Encryption is the art of making a message or other data safe for delivery over a medium where it may be intercepted by an unintended party. I say art because at least it often seems that way. It can be a very complex topic, made moreso by an often confusing array of (dis)information from mainstream media, technical media, software/hardware vendors, (quasi-)security experts, and white/gray/black hat crackers. I encourage developers who are attempting to understand encyption enough to implement systems which use it to read as much as they can on the topic, but with an extremely critical eye. I will attempt to share some information from my own experiences here, in a very small series of articles on the topic.

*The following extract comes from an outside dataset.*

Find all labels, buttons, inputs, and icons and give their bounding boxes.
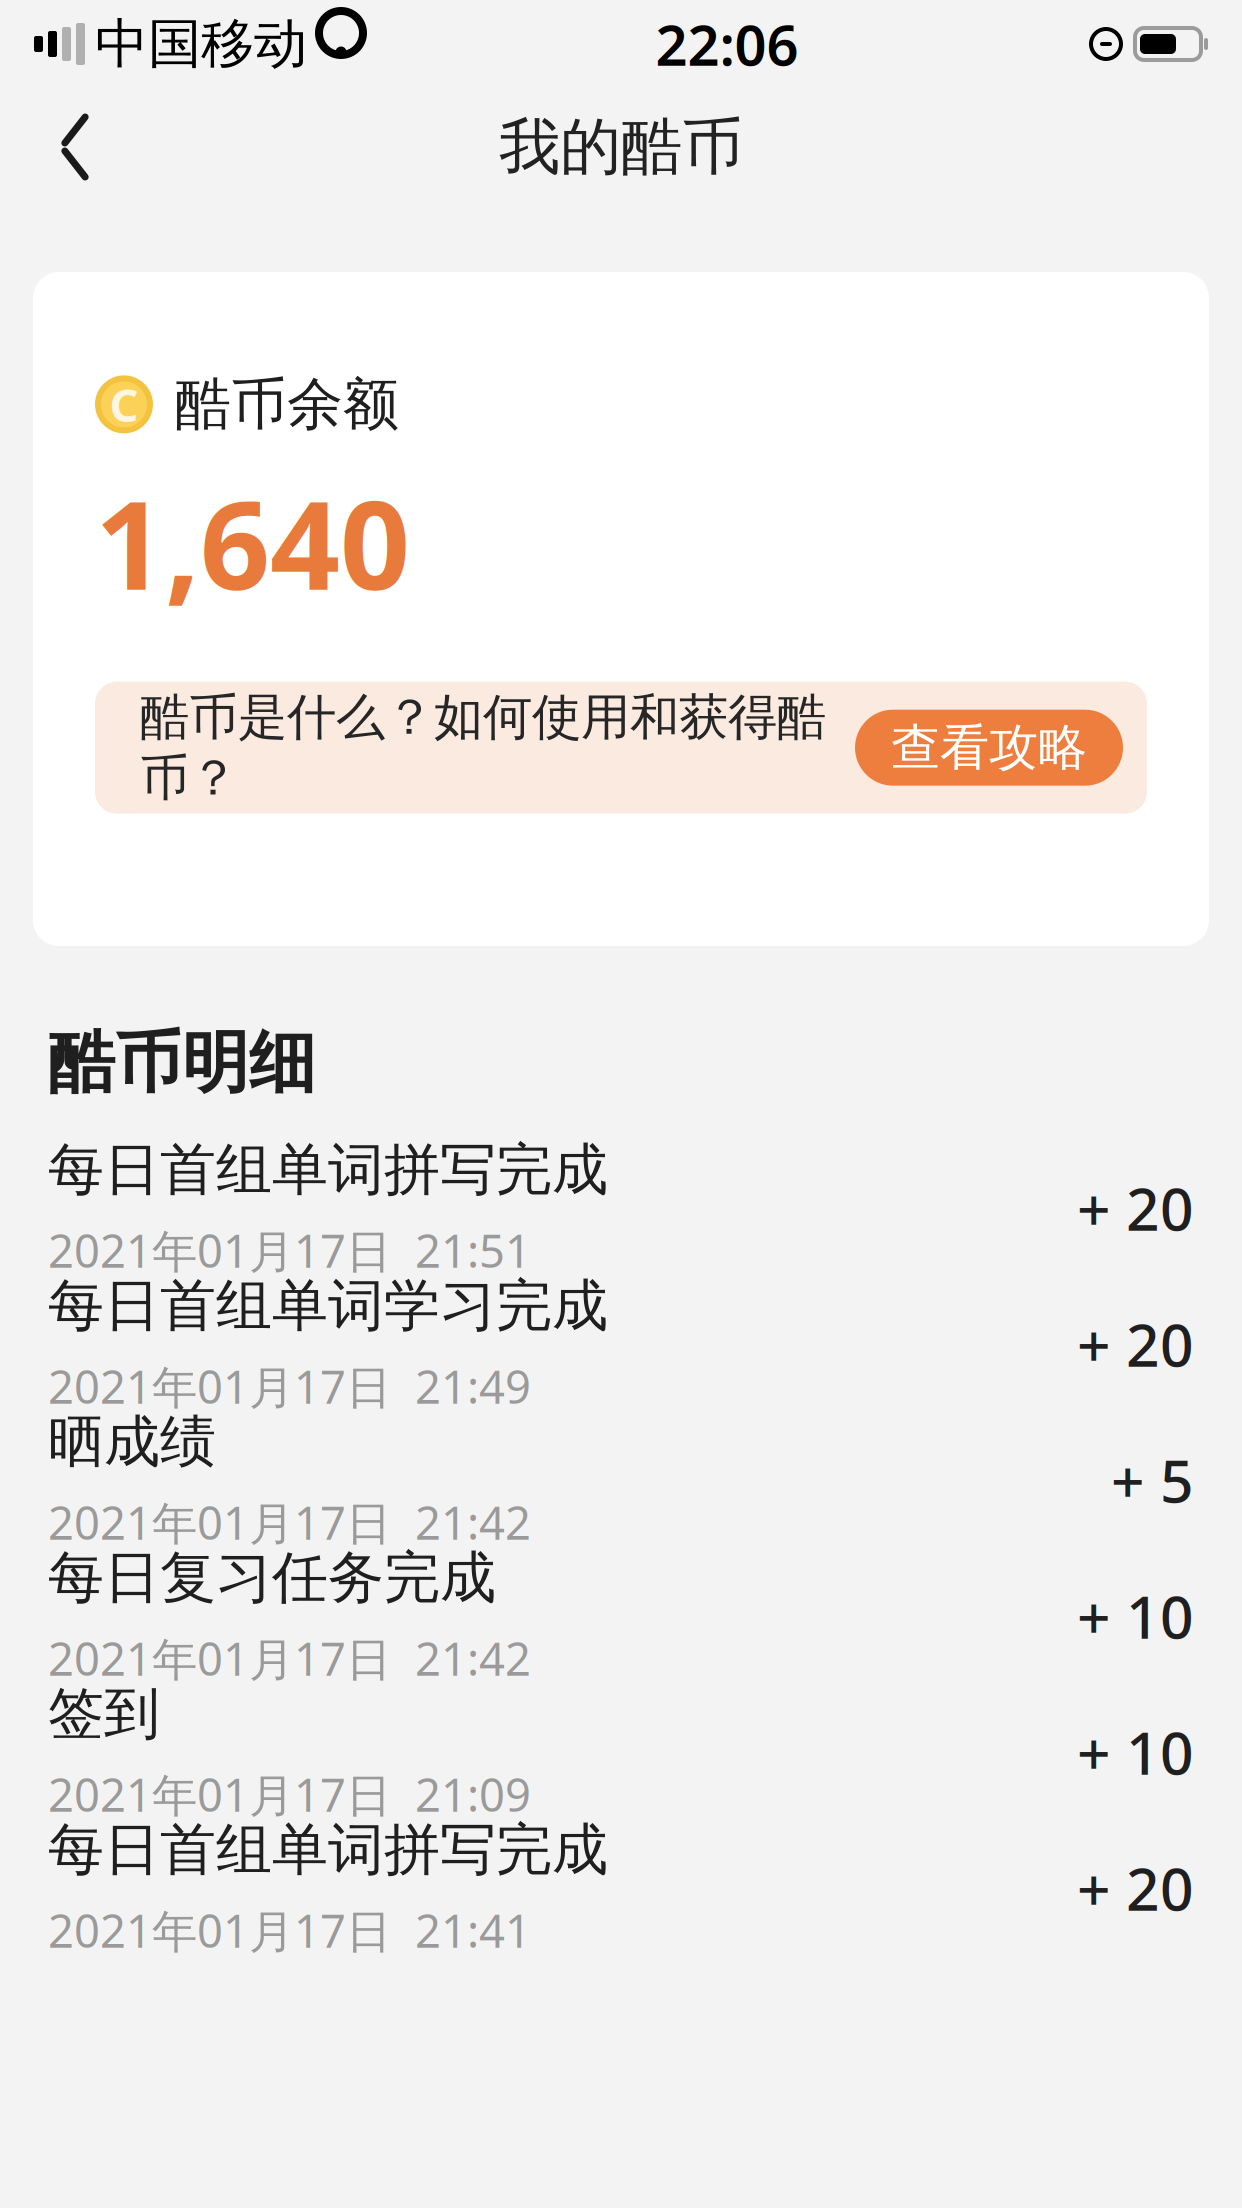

Today, I will cover some broad theory and general dos and don'ts. In the near future, I will share some more detailed information regarding actual implementation in code. Finally, I will share a library I developed for .NET developers to encapsulate some encryption code which does not always behave as one might intuitively expect.
What is Encryption? What is it Not?
Encryption involves four specific items:
- Plaintext Data is the data you are protecting. 'Plaintext' is the term frequently used, but this does not literally need to be text.
- A Cypher Algorithm is the method you are using to protect the data. You can think of this as the literal code implementation.
- A Key is the 'secret ingredient' which is used with the cypher and the plaintext. Just as with a lock on a door, one must possess the key - or be able to fake the key - to lock or unlock what is being protected. Sometimes a key actually has multiple parts, such as in asymmetric algorithms, which have 'public' and 'private' keys.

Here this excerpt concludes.